What to produce: In the records that follow, find the line with "Horizon Show"; from there, retype every line exactly through the line with "campo de la", which also belongs to the answer.

##### Exercise inputs #####

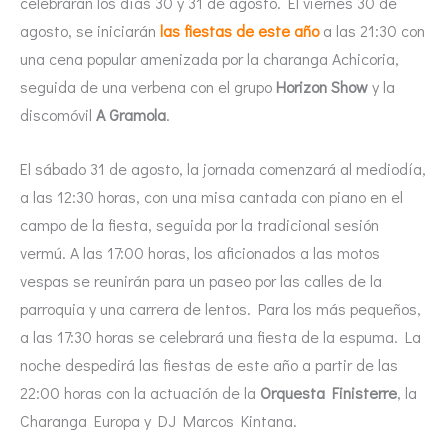
celebrarán los días 30 y 31 de agosto. El viernes 30 de
agosto, se iniciarán
las fiestas de este año
a las 21:30 con
una cena popular amenizada por la charanga Achicoria,
seguida de una verbena con el grupo
Horizon Show
y la
discomóvil
A Gramola
.
El sábado 31 de agosto, la jornada comenzará al mediodía,
a las 12:30 horas, con una misa cantada con piano en el
campo de la fiesta, seguida por la tradicional sesión
vermú. A las 17:00 horas, los aficionados a las motos
vespas se reunirán para un paseo por las calles de la
parroquia y una carrera de lentos. Para los más pequeños,
a las 17:30 horas se celebrará una fiesta de la espuma. La
noche despedirá las fiestas de este año a partir de las
22:00 horas con la actuación de la
Orquesta Finisterre
, la
Charanga Europa y DJ Marcos Kintana.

#####

Response box:
Horizon Show
y la
discomóvil
A Gramola
.
El sábado 31 de agosto, la jornada comenzará al mediodía,
a las 12:30 horas, con una misa cantada con piano en el
campo de la fiesta, seguida por la tradicional sesión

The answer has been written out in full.